» YOUR INSTRUCTIONS
Below are entries; count each line that holds the word "format" and report the number without any other words.

[Dataset entries]
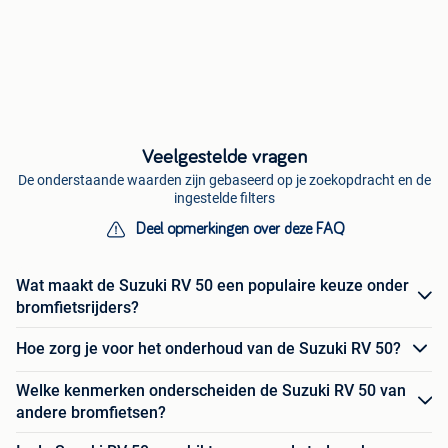
Veelgestelde vragen
De onderstaande waarden zijn gebaseerd op je zoekopdracht en de
ingestelde filters
Deel opmerkingen over deze FAQ
Wat maakt de Suzuki RV 50 een populaire keuze onder
bromfietsrijders?
Hoe zorg je voor het onderhoud van de Suzuki RV 50?
Welke kenmerken onderscheiden de Suzuki RV 50 van
andere bromfietsen?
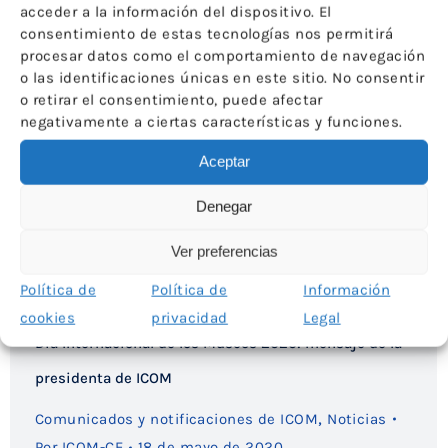
acceder a la información del dispositivo. El
consentimiento de estas tecnologías nos permitirá
procesar datos como el comportamiento de navegación
o las identificaciones únicas en este sitio. No consentir
o retirar el consentimiento, puede afectar
negativamente a ciertas características y funciones.
Aceptar
Denegar
Ver preferencias
Política de
Política de
Información
cookies
privacidad
Legal
Día Internacional de los Museos 2020: mensaje de la
presidenta de ICOM
,
Comunicados y notificaciones de ICOM
Noticias
Por
ICOM-CE
18 de mayo de 2020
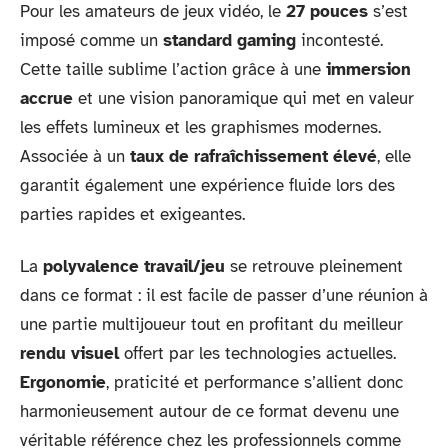
Pour les amateurs de jeux vidéo, le
27 pouces
s’est
imposé comme un
standard gaming
incontesté.
Cette taille sublime l’action grâce à une
immersion
accrue
et une vision panoramique qui met en valeur
les effets lumineux et les graphismes modernes.
Associée à un
taux de rafraîchissement élevé
, elle
garantit également une expérience fluide lors des
parties rapides et exigeantes.
La
polyvalence travail/jeu
se retrouve pleinement
dans ce format : il est facile de passer d’une réunion à
une partie multijoueur tout en profitant du meilleur
rendu visuel
offert par les technologies actuelles.
Ergonomie
, praticité et performance s’allient donc
harmonieusement autour de ce format devenu une
véritable référence chez les professionnels comme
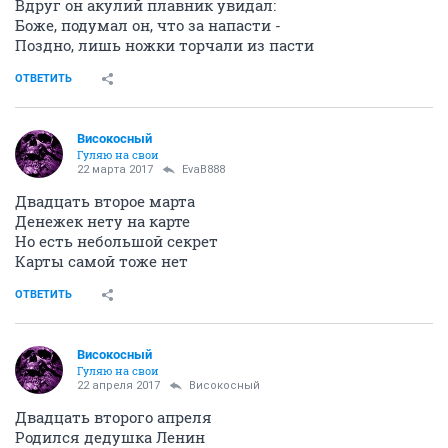
Вдруг он акулий плавник увидал:
Боже, подумал он, что за напасти -
Поздно, лишь ножки торчали из пасти
ОТВЕТИТЬ
Високосный
Гуляю на свои
22 марта 2017
EvaB888
Двадцать второе марта
Денежек нету на карте
Но есть небольшой секрет
Карты самой тоже нет
ОТВЕТИТЬ
Високосный
Гуляю на свои
22 апреля 2017
Високосный
Двадцать второго апреля
Родился дедушка Ленин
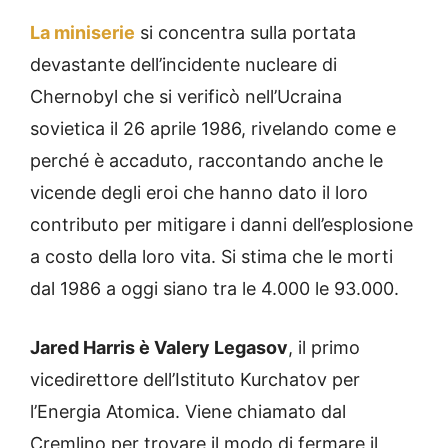
La miniserie
si concentra sulla portata
devastante dell’incidente nucleare di
Chernobyl che si verificò nell’Ucraina
sovietica il 26 aprile 1986, rivelando come e
perché è accaduto, raccontando anche le
vicende degli eroi che hanno dato il loro
contributo per mitigare i danni dell’esplosione
a costo della loro vita. Si stima che le morti
dal 1986 a oggi siano tra le 4.000 le 93.000.
Jared Harris è Valery Legasov
, il primo
vicedirettore dell’Istituto Kurchatov per
l’Energia Atomica. Viene chiamato dal
Cremlino per trovare il modo di fermare il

» PROBLEM SOLUTION
2